La svolta istituzionale più concreta raccontata durante la giornata è però quella che riguarda il Lazio. Maurizio Zega, presidente dell'Ordine delle Professioni Infermieristiche di Roma, ha illustrato una delibera che rappresenta un unicum nel panorama nazionale. “Il Lazio sta facendo da apripista in Italia e sta formando tutte le altre Regioni alla definizione di un linguaggio standardizzato. Con una delibera dello scorso marzo, siglata dal Presidente Rocca e da me, il Lazio ha acquisito il programma PAI, messo gratuitamente a disposizione del Servizio Sanitario Regionale. In questo modo il PAI entrerà nella cartella clinica elettronica della Regione, direttamente collegata al Fascicolo Sanitario Elettronico di ogni singolo cittadino”.
I dati che Zega ha portato al tavolo restituiscono la misura di quanto questo lavoro di misurazione sia urgente. Secondo i dati Agenas, il 92,5% delle prestazioni sanitarie a domicilio è offerto dagli infermieri: di queste, il 70% erogato da soli e il 22,5% con altre figure di supporto, tra medici specialisti e medici di medicina generale. Una presenza capillare che, senza strumenti di rilevazione adeguati, rimane sommersa, incapace di produrre conoscenza sistematica e di alimentare la programmazione sanitaria territoriale.
Invisibili ancora per quanto?
Il tema dell'invisibilità del lavoro infermieristico non è nuovo, ma raramente era stato formulato in termini così netti. Fino a oggi, tutto il lavoro svolto dagli infermieri era come l'opera di fantasmi: non risultava in alcun tracciato formale che arrivasse all'attenzione delle autorità regionali per definire il piano sanitario regionale. L'utilizzo di una tassonomia per mezzo del PAI consente un linguaggio standardizzato e accessibile a ogni infermiere di qualsiasi età e formazione. E ancora: dal punto di vista della professione infermieristica, l'uso del PAI significa il riconoscimento alla luce del sole del contributo prestato nella risposta alla domanda di salute.

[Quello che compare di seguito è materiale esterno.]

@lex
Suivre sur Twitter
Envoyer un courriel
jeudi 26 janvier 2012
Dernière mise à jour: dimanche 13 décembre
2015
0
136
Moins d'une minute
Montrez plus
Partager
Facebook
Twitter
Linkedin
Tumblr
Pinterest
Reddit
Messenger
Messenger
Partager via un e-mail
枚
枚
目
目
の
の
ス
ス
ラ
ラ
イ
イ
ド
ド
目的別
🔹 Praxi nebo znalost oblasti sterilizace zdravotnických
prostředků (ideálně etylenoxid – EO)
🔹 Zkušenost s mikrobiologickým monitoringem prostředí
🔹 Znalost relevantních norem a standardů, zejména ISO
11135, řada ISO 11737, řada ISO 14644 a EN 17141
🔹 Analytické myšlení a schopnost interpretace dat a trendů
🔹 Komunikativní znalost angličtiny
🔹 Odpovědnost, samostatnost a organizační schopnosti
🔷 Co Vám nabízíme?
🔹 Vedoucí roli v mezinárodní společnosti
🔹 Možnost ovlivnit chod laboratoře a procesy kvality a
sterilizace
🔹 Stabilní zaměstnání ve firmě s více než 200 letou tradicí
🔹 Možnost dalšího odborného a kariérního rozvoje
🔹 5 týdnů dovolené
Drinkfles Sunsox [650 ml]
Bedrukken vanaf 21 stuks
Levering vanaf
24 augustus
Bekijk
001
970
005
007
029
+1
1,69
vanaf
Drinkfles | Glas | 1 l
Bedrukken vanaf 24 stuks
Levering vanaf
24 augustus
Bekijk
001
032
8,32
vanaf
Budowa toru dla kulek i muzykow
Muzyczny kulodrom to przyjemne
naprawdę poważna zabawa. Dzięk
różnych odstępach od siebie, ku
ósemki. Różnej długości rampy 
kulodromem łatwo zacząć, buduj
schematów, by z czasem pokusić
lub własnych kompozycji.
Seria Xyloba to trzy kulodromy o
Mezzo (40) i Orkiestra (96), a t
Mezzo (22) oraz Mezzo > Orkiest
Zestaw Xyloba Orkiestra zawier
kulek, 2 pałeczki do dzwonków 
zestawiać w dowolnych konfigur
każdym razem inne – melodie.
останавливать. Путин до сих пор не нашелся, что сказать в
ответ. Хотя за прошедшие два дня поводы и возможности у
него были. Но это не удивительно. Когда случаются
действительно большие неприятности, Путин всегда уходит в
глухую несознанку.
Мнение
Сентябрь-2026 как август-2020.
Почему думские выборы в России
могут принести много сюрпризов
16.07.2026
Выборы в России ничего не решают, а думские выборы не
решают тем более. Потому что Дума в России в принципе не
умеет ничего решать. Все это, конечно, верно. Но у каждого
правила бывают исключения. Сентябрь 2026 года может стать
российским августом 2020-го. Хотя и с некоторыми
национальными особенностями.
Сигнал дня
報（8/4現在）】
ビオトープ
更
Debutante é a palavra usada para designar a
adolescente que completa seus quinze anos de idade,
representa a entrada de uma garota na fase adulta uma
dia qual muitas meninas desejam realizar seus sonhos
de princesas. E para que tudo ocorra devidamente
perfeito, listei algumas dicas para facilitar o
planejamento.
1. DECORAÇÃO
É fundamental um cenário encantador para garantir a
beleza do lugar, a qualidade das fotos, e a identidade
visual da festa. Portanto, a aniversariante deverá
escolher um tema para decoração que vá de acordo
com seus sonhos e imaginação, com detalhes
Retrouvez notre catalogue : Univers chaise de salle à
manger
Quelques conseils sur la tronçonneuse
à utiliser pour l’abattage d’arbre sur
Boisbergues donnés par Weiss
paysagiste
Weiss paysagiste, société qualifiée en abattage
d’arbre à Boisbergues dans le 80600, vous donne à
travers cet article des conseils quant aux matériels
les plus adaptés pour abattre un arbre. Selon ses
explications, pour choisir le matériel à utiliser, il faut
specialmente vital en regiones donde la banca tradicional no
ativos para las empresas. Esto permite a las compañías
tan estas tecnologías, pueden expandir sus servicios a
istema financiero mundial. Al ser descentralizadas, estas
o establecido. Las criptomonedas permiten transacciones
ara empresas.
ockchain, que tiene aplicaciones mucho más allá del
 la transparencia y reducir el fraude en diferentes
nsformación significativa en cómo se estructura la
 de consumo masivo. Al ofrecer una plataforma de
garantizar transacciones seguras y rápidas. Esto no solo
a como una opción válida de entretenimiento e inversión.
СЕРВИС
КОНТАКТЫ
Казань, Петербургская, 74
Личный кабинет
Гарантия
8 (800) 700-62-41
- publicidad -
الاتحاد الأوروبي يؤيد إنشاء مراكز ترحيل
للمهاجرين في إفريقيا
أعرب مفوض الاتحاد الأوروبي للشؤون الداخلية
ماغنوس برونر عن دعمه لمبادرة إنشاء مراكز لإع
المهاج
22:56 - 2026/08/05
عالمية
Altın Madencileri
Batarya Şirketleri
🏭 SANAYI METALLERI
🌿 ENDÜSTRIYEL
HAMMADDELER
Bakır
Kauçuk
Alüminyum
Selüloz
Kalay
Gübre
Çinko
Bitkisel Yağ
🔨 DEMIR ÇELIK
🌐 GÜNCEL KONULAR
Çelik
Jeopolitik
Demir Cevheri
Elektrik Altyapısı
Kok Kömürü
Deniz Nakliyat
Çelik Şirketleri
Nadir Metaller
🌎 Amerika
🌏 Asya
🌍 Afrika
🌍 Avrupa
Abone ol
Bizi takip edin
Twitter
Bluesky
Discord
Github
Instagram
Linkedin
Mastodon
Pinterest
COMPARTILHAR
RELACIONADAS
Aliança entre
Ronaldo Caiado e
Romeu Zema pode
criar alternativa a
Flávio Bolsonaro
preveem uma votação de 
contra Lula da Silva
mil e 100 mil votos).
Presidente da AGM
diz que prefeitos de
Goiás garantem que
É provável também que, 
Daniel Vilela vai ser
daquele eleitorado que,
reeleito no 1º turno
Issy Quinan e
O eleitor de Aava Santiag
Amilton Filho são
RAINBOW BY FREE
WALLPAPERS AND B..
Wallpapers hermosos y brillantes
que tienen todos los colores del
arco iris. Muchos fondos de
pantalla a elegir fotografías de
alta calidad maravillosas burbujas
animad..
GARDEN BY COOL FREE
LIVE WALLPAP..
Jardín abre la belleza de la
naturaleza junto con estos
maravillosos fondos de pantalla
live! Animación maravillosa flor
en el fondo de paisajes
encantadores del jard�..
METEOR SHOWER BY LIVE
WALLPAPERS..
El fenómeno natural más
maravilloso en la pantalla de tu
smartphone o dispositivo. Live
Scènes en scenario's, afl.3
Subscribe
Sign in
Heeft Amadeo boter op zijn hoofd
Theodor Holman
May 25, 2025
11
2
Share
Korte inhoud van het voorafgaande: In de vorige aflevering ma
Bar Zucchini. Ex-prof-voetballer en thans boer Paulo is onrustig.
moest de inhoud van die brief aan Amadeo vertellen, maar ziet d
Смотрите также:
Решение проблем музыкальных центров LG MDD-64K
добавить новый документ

Le ricadute per i pazienti sono altrettanto concrete. In caso di cambio del setting assistenziale, non saranno più i pazienti a dover fare da tramite tra le diverse strutture sanitarie: un vantaggio non trascurabile, considerando le condizioni spesso precarie di chi transita tra diversi livelli di cura.
Zega ha chiuso il suo intervento con una citazione che ha fatto da sigillo all'intera giornata, attribuita a Lord Kelvin: “tutto quello che non si misura, non può essere migliorato”. “E nel Lazio” ha concluso, “avremo finalmente la possibilità di monitorare tutte le informazioni inerenti ai bisogni cronici e pluripatologici di una popolazione sempre più anziana. Al momento siamo la prima e unica Regione che ha deliberato su un'attività del genere”.
Quello che il JBI gLOCAL Solution Room al Gemelli ha offerto non è stato solo un confronto scientifico. È stato un momento in cui la professione infermieristica italiana ha mostrato di avere strumenti, alleanze internazionali e una visione strategica per smettere di essere un corpo invisibile del sistema sanitario. La sfida ora è replicare il modello laziale nel resto del Paese, trasformando una delibera regionale in un cambiamento strutturale per l'intero Servizio Sanitario Nazionale.